An Incomplete History of Hipster Headdresses

Inappropriate appropriation in rock circles.

Jan. 22, 2008 Brooklyn band MGMT releases its full-length debut, Oracular Spectacular. Band members Ben Goldwasser and Andrew VanWyngarden appear on the album cover dressed in warpaint and pseudo native garb.

Oct. 13, 2009 Neon Indian releases Psychic Chasms on Lefse Records.

Jan. 15, 2010 Adrienne Keene, a doctoral candidate at the Harvard Graduate School of Education, launches the Native Appropriations blog (nativeappropriations.blogspot.com). “It starts with a trip to Urban Outfitters,” she says in her first post. “It’s no secret that many hipsters have an obsession with all things Native…but I was a little surprised at how many examples I found.”

May 29–31, 2010 The ninth annual Sasquatch! Music Festival, an event that looks more and more like a hipster costume party every year, takes place at the Gorge. The grounds are crawling with folks wearing “war paint,” headdresses, and cardboard totem poles and performing tomahawk chops. Both Neon Indian and MGMT are scheduled to perform.

Asked what the deal is with the getups, befeathered attendees’ responses range from “It’s what we’re about” to “Why not?” and “Chief Seattle, baby! Chief Seattle!”

Leaders of Chief Seattle’s Suquamish Tribe aren’t buying it. “For us, it doesn’t seem like a relevant way to acknowledge Chief Seattle,” says tribal chairman Leonard Forsman. “I think the best thing you could do would be come to Chief Seattle Days (Aug. 20–22 in Suquamish). Most of those things are ceremonial in nature, and need to be used in a ceremonial context. As you know, we didn’t wear those things here. That’s why it’s not relevant, but that wouldn’t make wearing coastal regalia [right] either…without the appropriate context.”
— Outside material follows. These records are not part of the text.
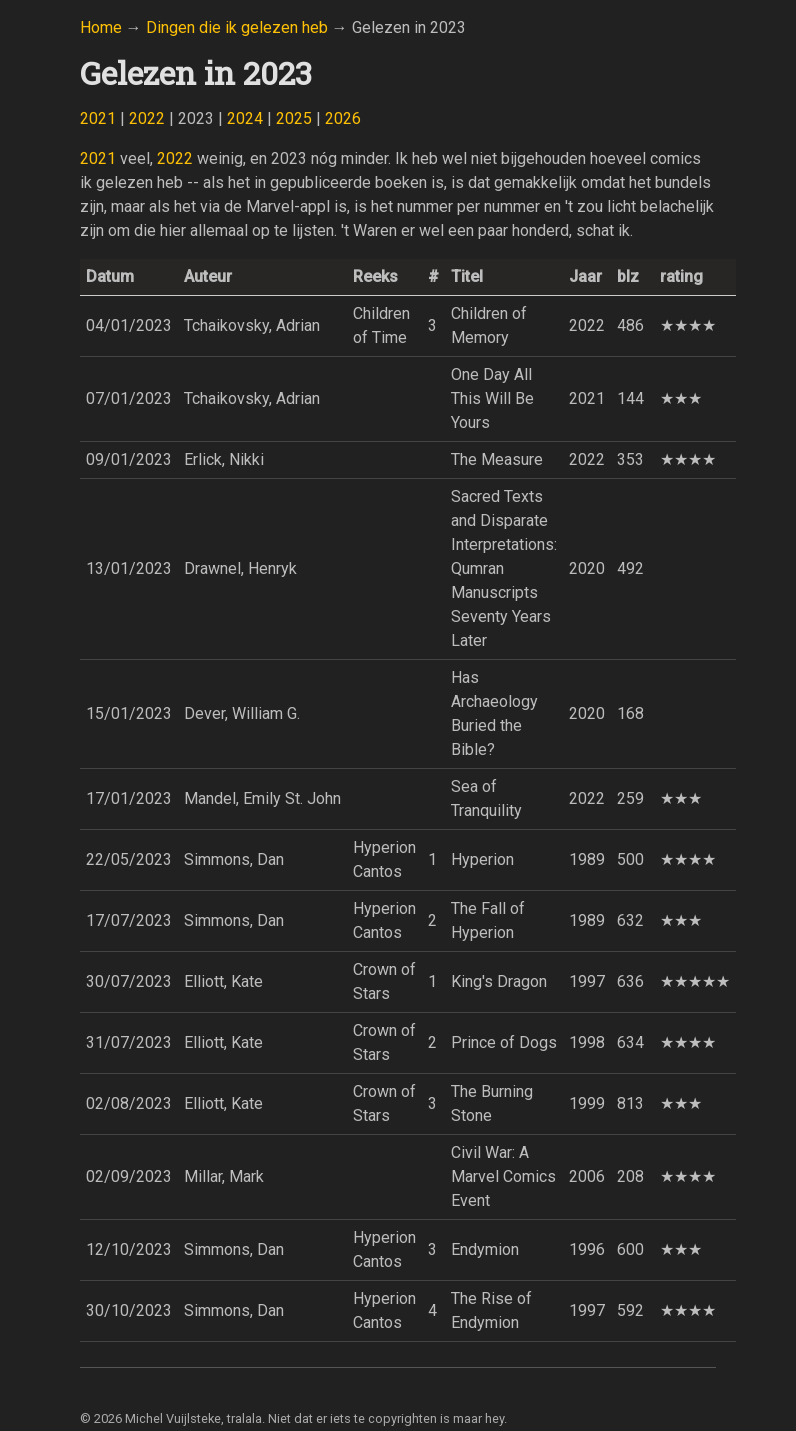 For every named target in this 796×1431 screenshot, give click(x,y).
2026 (343, 118)
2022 (147, 118)
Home (101, 27)
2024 (245, 118)
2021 (98, 118)
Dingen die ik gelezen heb (237, 27)
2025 (294, 118) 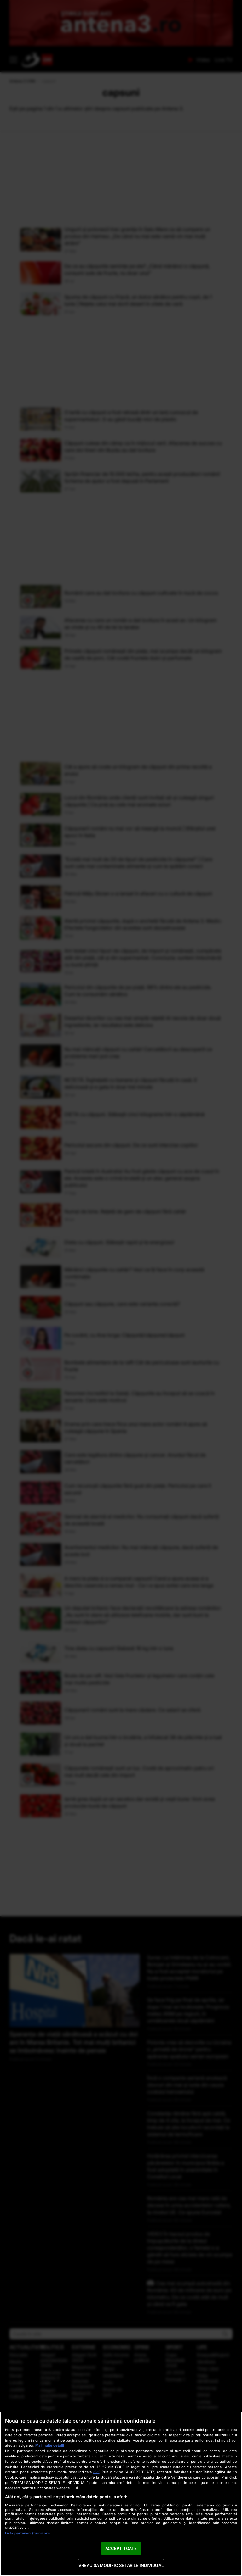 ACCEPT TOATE (121, 2548)
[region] (121, 2493)
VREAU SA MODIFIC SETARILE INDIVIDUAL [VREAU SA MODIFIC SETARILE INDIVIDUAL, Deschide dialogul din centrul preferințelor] (121, 2565)
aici (96, 2471)
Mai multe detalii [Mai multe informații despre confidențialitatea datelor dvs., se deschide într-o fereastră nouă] (49, 2445)
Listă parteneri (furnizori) (27, 2533)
May 31, 2010–Today In the comments thread of our coverage of Sasquatch!’s hipster-headdress situation (blogs.seattleweekly.com/reverb), excuses and justifications range from “I think you’re trying to make a big deal out of something that’s not” to “racism is a big deal no matter whom it’s aimed at” and “we went for the music and we are all naked Indians at heart.”
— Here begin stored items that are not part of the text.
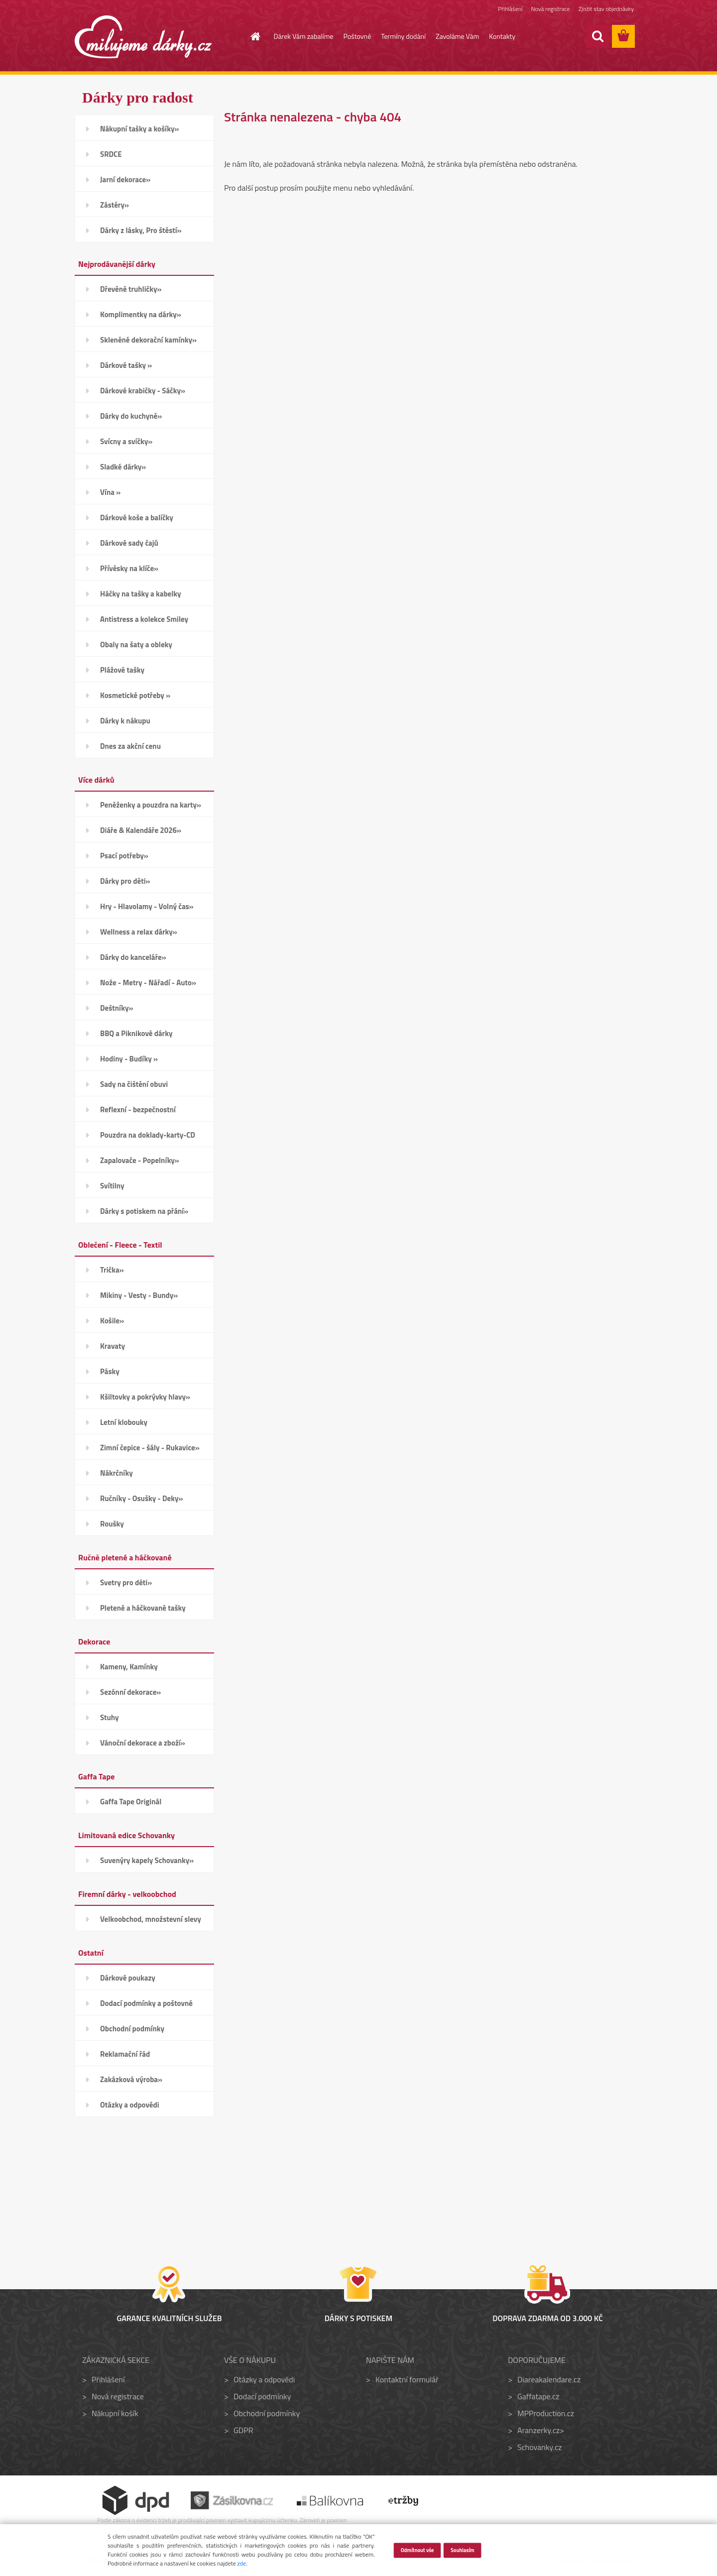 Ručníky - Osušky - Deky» (141, 1498)
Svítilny (112, 1185)
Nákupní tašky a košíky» (139, 128)
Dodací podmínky (262, 2396)
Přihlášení (510, 8)
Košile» (112, 1320)
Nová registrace (550, 8)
Keene tells us it’s not uncommon for otherwise culturally sensitive progressives to look the other way when it comes to Natives. “People who are so quick to jump on other causes…tend to kind of ignore that what they are doing may be completely offensive and hurtful to Native people.”

July 23, 2010 MGMT is scheduled to perform at the Capitol Hill Block Party (see the Short List).

Sept. 27, 2010 Neon Indian is scheduled to perform at Showbox at the Market.